── Extracted records ──

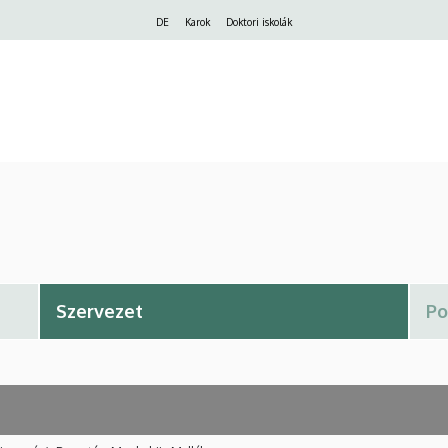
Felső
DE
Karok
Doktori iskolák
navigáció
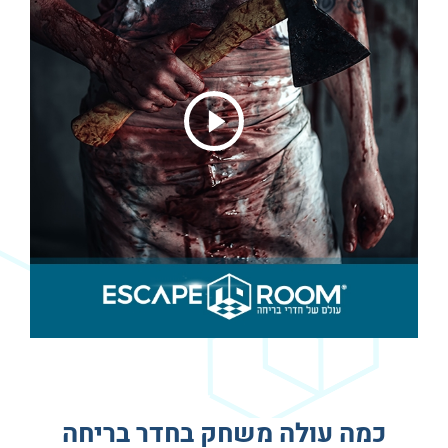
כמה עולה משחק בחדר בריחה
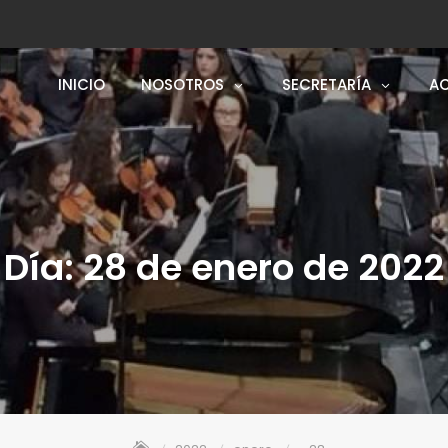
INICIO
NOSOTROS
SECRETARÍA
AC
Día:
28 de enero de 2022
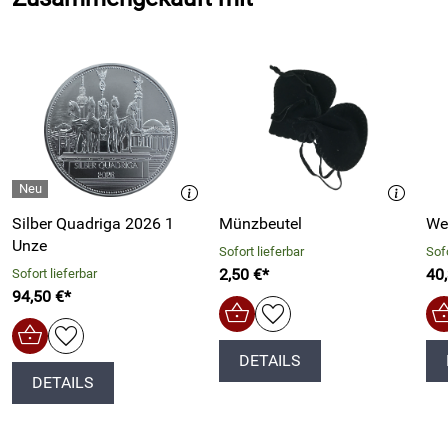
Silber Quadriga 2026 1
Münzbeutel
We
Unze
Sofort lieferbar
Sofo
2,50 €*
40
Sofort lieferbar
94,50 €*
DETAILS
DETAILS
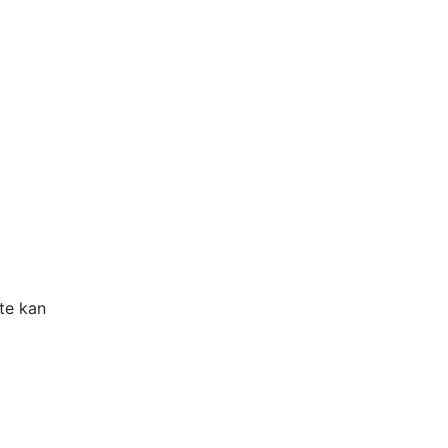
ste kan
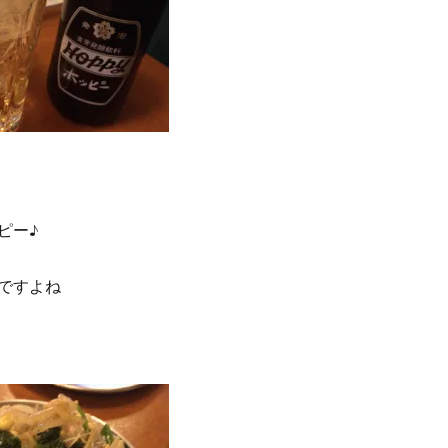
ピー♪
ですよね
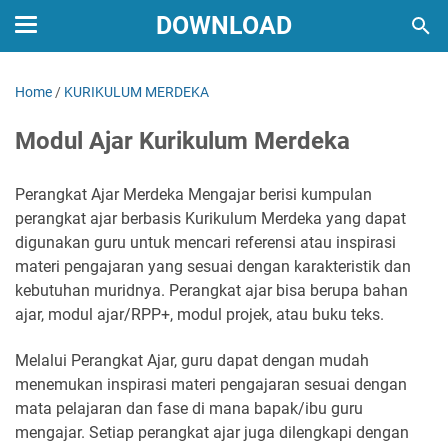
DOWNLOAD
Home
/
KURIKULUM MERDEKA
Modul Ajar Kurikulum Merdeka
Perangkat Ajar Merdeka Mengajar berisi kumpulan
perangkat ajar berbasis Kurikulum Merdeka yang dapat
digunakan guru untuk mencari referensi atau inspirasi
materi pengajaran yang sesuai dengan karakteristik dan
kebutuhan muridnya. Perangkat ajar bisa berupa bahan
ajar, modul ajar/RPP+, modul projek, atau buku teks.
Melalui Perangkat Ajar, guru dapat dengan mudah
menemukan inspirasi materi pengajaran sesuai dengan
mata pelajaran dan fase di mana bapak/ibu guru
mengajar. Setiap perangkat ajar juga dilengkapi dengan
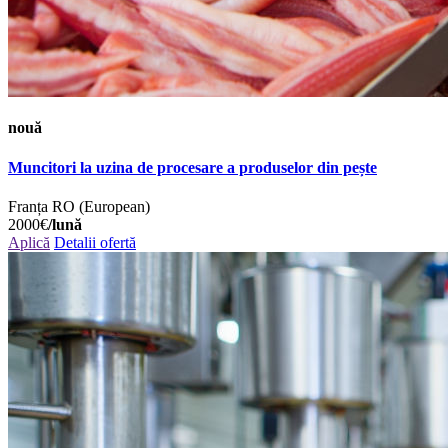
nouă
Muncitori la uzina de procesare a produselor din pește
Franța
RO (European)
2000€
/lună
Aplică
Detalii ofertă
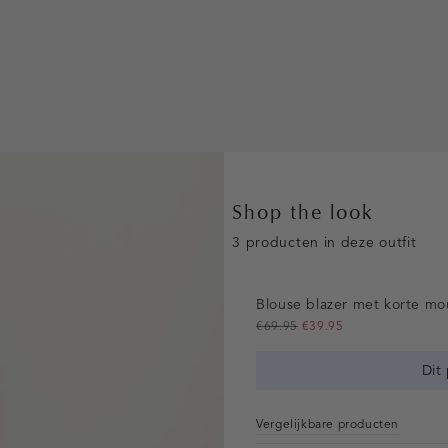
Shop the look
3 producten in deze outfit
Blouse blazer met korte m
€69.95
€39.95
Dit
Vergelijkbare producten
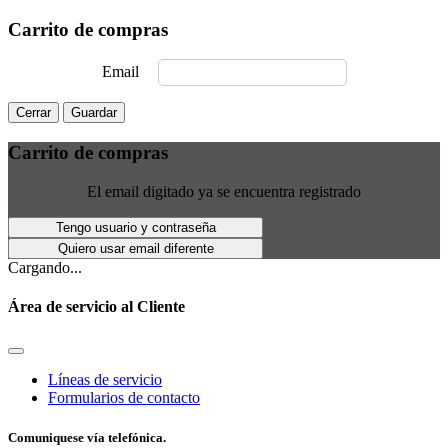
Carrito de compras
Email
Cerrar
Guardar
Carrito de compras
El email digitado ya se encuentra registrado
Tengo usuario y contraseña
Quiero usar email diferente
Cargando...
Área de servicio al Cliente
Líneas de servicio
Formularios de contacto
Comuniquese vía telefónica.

───
── Extracted records ──

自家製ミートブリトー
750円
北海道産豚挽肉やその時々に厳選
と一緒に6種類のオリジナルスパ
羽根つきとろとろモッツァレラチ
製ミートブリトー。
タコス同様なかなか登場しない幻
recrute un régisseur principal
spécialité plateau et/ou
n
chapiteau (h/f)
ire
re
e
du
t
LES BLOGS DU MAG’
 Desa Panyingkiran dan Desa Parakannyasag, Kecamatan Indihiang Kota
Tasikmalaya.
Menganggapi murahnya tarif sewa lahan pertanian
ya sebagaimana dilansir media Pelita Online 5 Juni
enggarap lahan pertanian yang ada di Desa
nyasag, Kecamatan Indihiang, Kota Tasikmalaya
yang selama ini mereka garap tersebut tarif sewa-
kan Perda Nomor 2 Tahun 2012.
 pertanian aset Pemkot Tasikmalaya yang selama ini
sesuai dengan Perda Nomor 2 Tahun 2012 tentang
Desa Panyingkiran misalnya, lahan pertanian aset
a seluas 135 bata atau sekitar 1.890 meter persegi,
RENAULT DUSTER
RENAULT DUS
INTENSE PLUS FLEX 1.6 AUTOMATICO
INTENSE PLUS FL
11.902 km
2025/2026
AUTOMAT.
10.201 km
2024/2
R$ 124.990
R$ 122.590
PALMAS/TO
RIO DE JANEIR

───

§ Exercise requirements
Copy each line in the entries above where the word "servicio" shows up.

§ Solution for this task
Área de servicio al Cliente
Líneas de servicio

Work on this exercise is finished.